Activity: Whenever a line in the records below holds the string "veces", copy it out.

(Dataset entries)
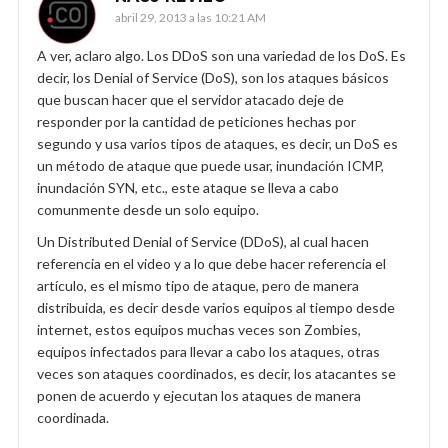
abril 29, 2013 a las 10:21 AM
A ver, aclaro algo. Los DDoS son una variedad de los DoS. Es
decir, los Denial of Service (DoS), son los ataques básicos
que buscan hacer que el servidor atacado deje de
responder por la cantidad de peticiones hechas por
segundo y usa varios tipos de ataques, es decir, un DoS es
un método de ataque que puede usar, inundación ICMP,
inundación SYN, etc., este ataque se lleva a cabo
comunmente desde un solo equipo.
Un Distributed Denial of Service (DDoS), al cual hacen
referencia en el video y a lo que debe hacer referencia el
artículo, es el mismo tipo de ataque, pero de manera
distribuida, es decir desde varios equipos al tiempo desde
internet, estos equipos muchas veces son Zombies,
equipos infectados para llevar a cabo los ataques, otras
veces son ataques coordinados, es decir, los atacantes se
ponen de acuerdo y ejecutan los ataques de manera
coordinada.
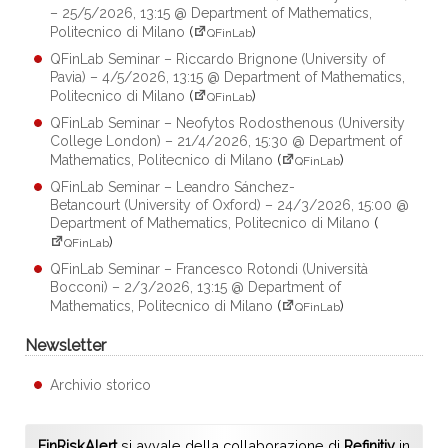
– 25/5/2026, 13:15 @ Department of Mathematics,
Politecnico di Milano
(
)
QFinLab
QFinLab Seminar – Riccardo Brignone (University of
Pavia) – 4/5/2026, 13:15 @ Department of Mathematics,
Politecnico di Milano
(
)
QFinLab
QFinLab Seminar – Neofytos Rodosthenous (University
College London) – 21/4/2026, 15:30 @ Department of
Mathematics, Politecnico di Milano
(
)
QFinLab
QFinLab Seminar – Leandro Sánchez-
Betancourt (University of Oxford) – 24/3/2026, 15:00 @
Department of Mathematics, Politecnico di Milano
(
)
QFinLab
QFinLab Seminar – Francesco Rotondi (Università
Bocconi) – 2/3/2026, 13:15 @ Department of
Mathematics, Politecnico di Milano
(
)
QFinLab
Newsletter
Archivio storico
FinRiskAlert
si avvale della collaborazione di
Refinitiv
in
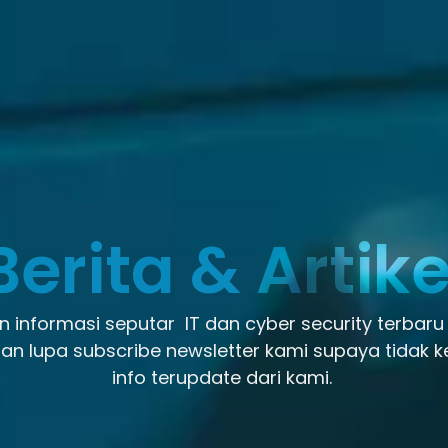
Berita & Artike
 informasi seputar IT dan cyber security terbaru
an lupa subscribe newsletter kami supaya tidak k
info terupdate dari kami.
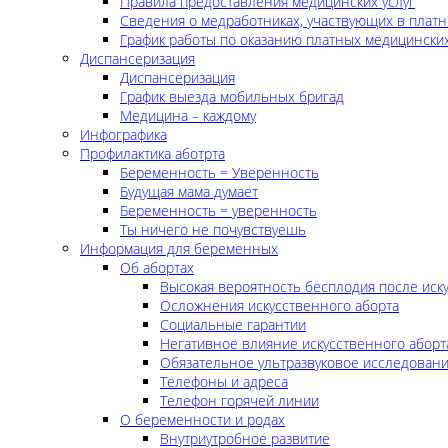
Правила предоставления медицинских услуг
Сведения о медработниках, участвующих в платн
График работы по оказанию платных медицинских
Диспансеризация
Диспансеризация
График выезда мобильных бригад
Медицина – каждому
Инфографика
Профилактика аботрта
Беременность = Уверенность
Будущая мама думает
Беременность = уверенность
Ты ничего не почувствуешь
Информация для беременных
Об абортах
Высокая вероятность бесплодия после иск
Осложнения искусственного аборта
Социальные гарантии
Негативное влияние искусственного аборт
Обязательное ультразвуковое исследован
Телефоны и адреса
Телефон горячей линии
О беременности и родах
Внутриутробное развитие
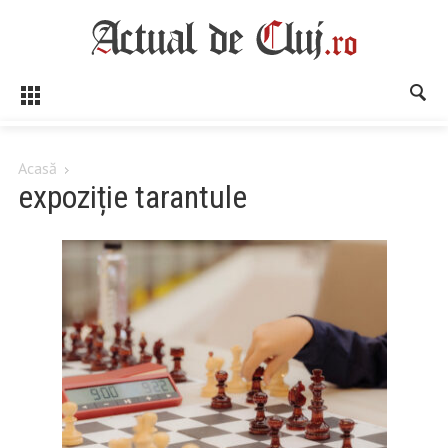
Acasă
expoziție tarantule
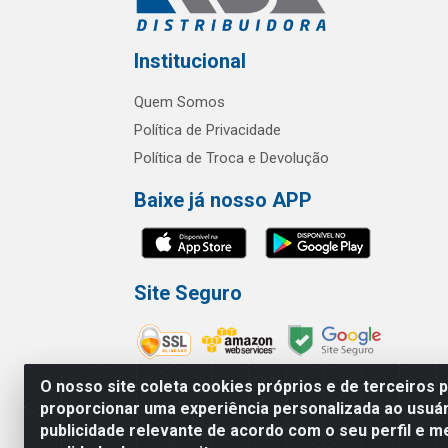
Institucional
Quem Somos
Política de Privacidade
Política de Troca e Devolução
Baixe já nosso APP
Site Seguro
O nosso site coleta cookies próprios e de terceiros 
proporcionar uma experiência personalizada ao usuár
publicidade relevante de acordo com o seu perfil e m
RBL Distribuidora Distribuidora Go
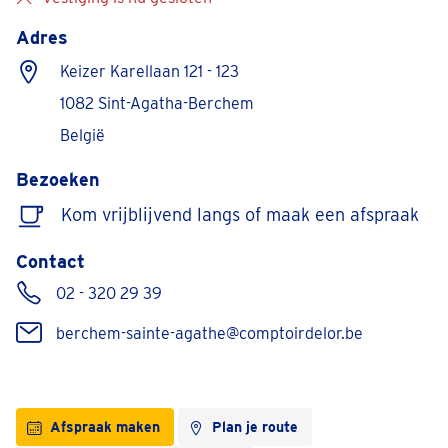
Adres
Keizer Karellaan 121 - 123
1082 Sint-Agatha-Berchem
België
Bezoeken
Kom vrijblijvend langs of maak een afspraak
Contact
02 - 320 29 39
berchem-sainte-agathe@comptoirdelor.be
Afspraak maken
Plan je route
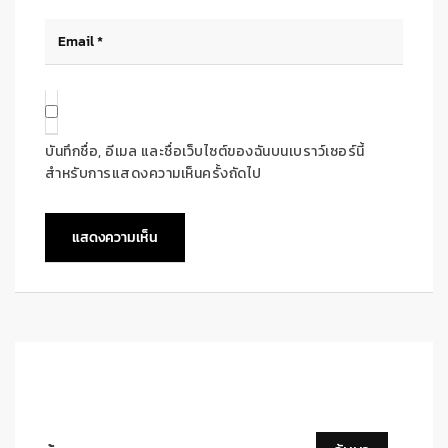
บันทึกชื่อ, อีเมล และชื่อเว็บไซต์ของฉันบนเบราว์เซอร์นี้
สำหรับการแสดงความเห็นครั้งถัดไป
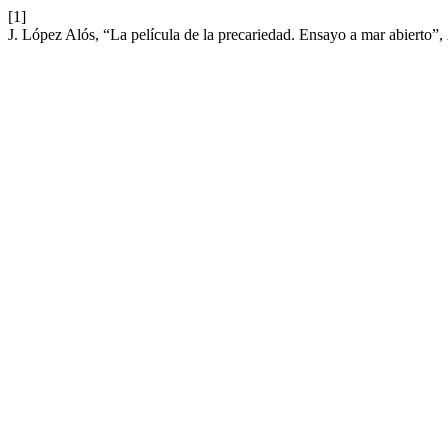
[1]
J. López Alós, “La película de la precariedad. Ensayo a mar abierto”,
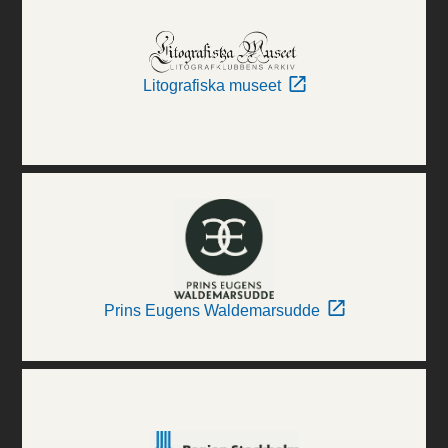
Litografiska museet
Prins Eugens Waldemarsudde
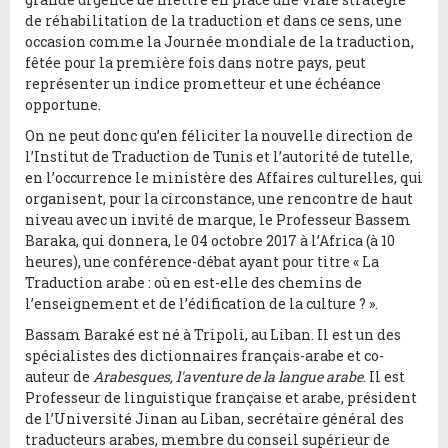
de réhabilitation de la traduction et dans ce sens, une
occasion comme la Journée mondiale de la traduction,
fêtée pour la première fois dans notre pays, peut
représenter un indice prometteur et une échéance
opportune.
On ne peut donc qu’en féliciter la nouvelle direction de
l’Institut de Traduction de Tunis et l’autorité de tutelle,
en l’occurrence le ministère des Affaires culturelles, qui
organisent, pour la circonstance, une rencontre de haut
niveau avec un invité de marque, le Professeur Bassem
Baraka, qui donnera, le 04 octobre 2017 à l’Africa (à 10
heures), une conférence-débat ayant pour titre « La
Traduction arabe : où en est-elle des chemins de
l’enseignement et de l’édification de la culture ? ».
Bassam Baraké est né à Tripoli, au Liban. Il est un des
spécialistes des dictionnaires français-arabe et co-
auteur de
Arabesques, l'aventure de la langue arabe
. Il est
Professeur de linguistique française et arabe, président
de l’Université Jinan au Liban, secrétaire général des
traducteurs arabes, membre du conseil supérieur de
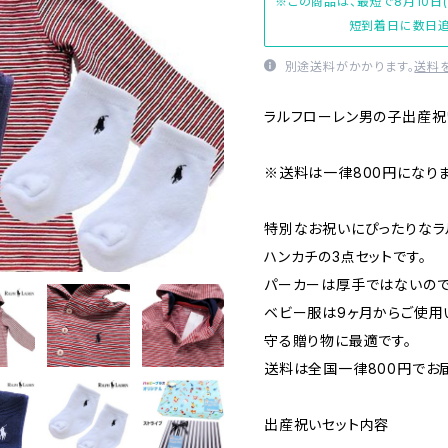
※この商品は、最短で8月10日
短到着日に数日追
別途送料がかかります。
送料
ラルフローレン男の子出産祝
※送料は一律800円になりま
特別なお祝いにぴったりなラ
ハンカチの3点セットです。
パーカーは厚手ではないので
ベビー服は9ヶ月からご使用
守る贈り物に最適です。
送料は全国一律800円でお
出産祝いセット内容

Your response:
internet, estos equipos muchas veces son Zombies,
veces son ataques coordinados, es decir, los atacantes se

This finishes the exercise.